# Bayliner Buccaneer



## TSOJOURNER (Dec 16, 1999)

I'm on the market for a boat and am currently looking at a 36' Bayliner Buc. Can anyone give me any information on this make of boat? Thanks for any and all advice.


----------



## sailingdog (Mar 19, 2006)

It would help if you said what kind of sailing you're planning on doing with the boat and what your budget is. Also, I would recommend reading the post in my signature to help you get the most out of your time on sailnet.


----------



## camaraderie (May 22, 2002)

Are you sure about the size. I don't recall one that large. Can you provide a link? This brand is notoriously poorly built and sails about the same in many models...but not all. Lots of people still have fun on them and some are decent sailing boats but with the build issues I would never suggest that someone buy one. Read the Bayliner Bucaneer forum under boat types for a wide range of opinions and links to other boats in the brand.


----------



## TSOJOURNER (Dec 16, 1999)

The current owner of the boat tells me that it is 36' and that it is a buccaneer. I am in no way certain of this. I've been aboard her only once. I am unable to find anything on the interet for that size. I'm also told that it is a 1978 and that Bayliner did not make many of the larger size (larger than 30.5').

As to my plans and my budget:

I do not really have a budget. I'm negotiating to trade a piece of property for the boat. I live on the Gulf Coast (Alabama). I hope to cruise the Gulf and the Carribean.


----------



## RXBOT (Sep 7, 2007)

*Yes there is a 36*

Hard to believe but 35.75 loa, beam 26, draft min. 2.25. Yes Dog it's a trimaran sail area 821 first built in 74, either plywood or fiberglass. Designed by Lock Crowther from Oz. Built his first boat a tri in 59 while still a teenager. I guess he is quite famous for being a pioneer of multihulls. Dog the OP just wanted some information on a boat not a lecture.


----------



## RXBOT (Sep 7, 2007)

*One more thing.*

I don't know who the builder was. But they were called buccaneers and there was a 28 and a 33 also.


----------



## sailingdog (Mar 19, 2006)

RXBOt-

It wasn't a lecture... he's asking for advice, but without knowing what kind of sailing he is going to be doing, it is rather difficult to say whether the boat in question is a good fit or not. If he's planning on living aboard and only daysailing, that takes a certain kind of boat.... if he's planning on crossing oceans, it takes a different kind of boat. I generally don't try to give advice without having a bit of context to base it on.  It is pretty poor advice if it is given without regard to the context of the situation.

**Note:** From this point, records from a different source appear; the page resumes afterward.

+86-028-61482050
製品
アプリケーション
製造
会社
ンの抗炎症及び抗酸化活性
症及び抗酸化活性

While Crowther may have designed a 36' trimaran called a Buccaneer, I don't believe it was ever made as a production boat, much less by Bayliner. I'd also think that the OP would have mentioned it was a trimaran, since that is a rather distinguishing characteristic, and he hasn't said anything about it being a multihull. _Unlike you, I'm trying to give the OP relevant advice. _



RXBOT said:


> Hard to believe but 35.75 loa, beam 26, draft min. 2.25. Yes Dog it's a trimaran sail area 821 first built in 74, either plywood or fiberglass. Designed by Lock Crowther from Oz. Built his first boat a tri in 59 while still a teenager. I guess he is quite famous for being a pioneer of multihulls. Dog the OP just wanted some information on a boat not a lecture.


----------



## johnshasteen (Aug 9, 2002)

audramund said:


> The As to my plans and my budget:
> I do not really have a budget. I'm negotiating to trade a piece of property for the boat. I live on the Gulf Coast (Alabama). I hope to cruise the Gulf and the Carribean.

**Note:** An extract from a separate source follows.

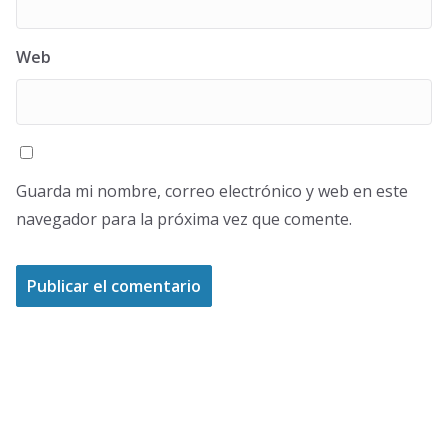
Web
Guarda mi nombre, correo electrónico y web en este
navegador para la próxima vez que comente.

If your plans are as you say they are, do not get a Bayliner - it's not built for extensive offshore cruising - they are nice boats for sailing in bays and lakes and close to shelter in the Gulf. If you get caught in really bad weather - and if you are cruising for extended periods, you will - that is not the boat to be in. I've seen Coast Guard accounts/videos of sailors rescued off of better boats than that in weather not even up to gale force winds and seas.


----------



## sailingdog (Mar 19, 2006)

IMHO, you'd be much better off selling the property and using the money from the sale to buy a boat. That will give you much more flexibility in what boats you can buy, _since not many are willing to trade boat for property._


----------



## DBboat (May 7, 2008)

*Buc*

I have a Buc that is 30.5'. I believe that Bayliner did make some larger ones (up to about 33'). I do not know for certain that a 36' was ever produced. There is a msn group dedicated to Bucs that may be able to help.


----------



## TSOJOURNER (Dec 16, 1999)

i looked at the msn group and there was a reference to a 35' buccaneer but nothing else. i've run out of places to look.

Thanks for the advice all.


----------



## Freesail99 (Feb 13, 2006)

Ask the question here, I assure you someone will know the answer.

Bayliner Buccaneer Sloops


----------



## US27inKS (Feb 6, 2005)

The closest thing I've been able to find is this US Yacht 35. US yacht was also built by Bayliner at the same time as the Buccs. The US Yacht models were a much better boat than the Buccs, but still not a bluewater boat.

See if this looks like it.
US Yacht 35 photo - Jeff Gegner photos at pbase.com


----------



## Faster (Sep 13, 2005)

The US35 was a Bayliner-built version of the Cooper 353 pilothouse boats originally built in BC...as was the US42 a version of the Cooper 416, a different beast entirely from the regular Buccaneer line, and not built by them in '78.

I know they built a few of a large version of the horrid Buccaneers (shoal draft, lotsa windows, boxy things) but I'm not sure that they went as far as 36 feet. I think there was a 32, so maybe this one has davits added.....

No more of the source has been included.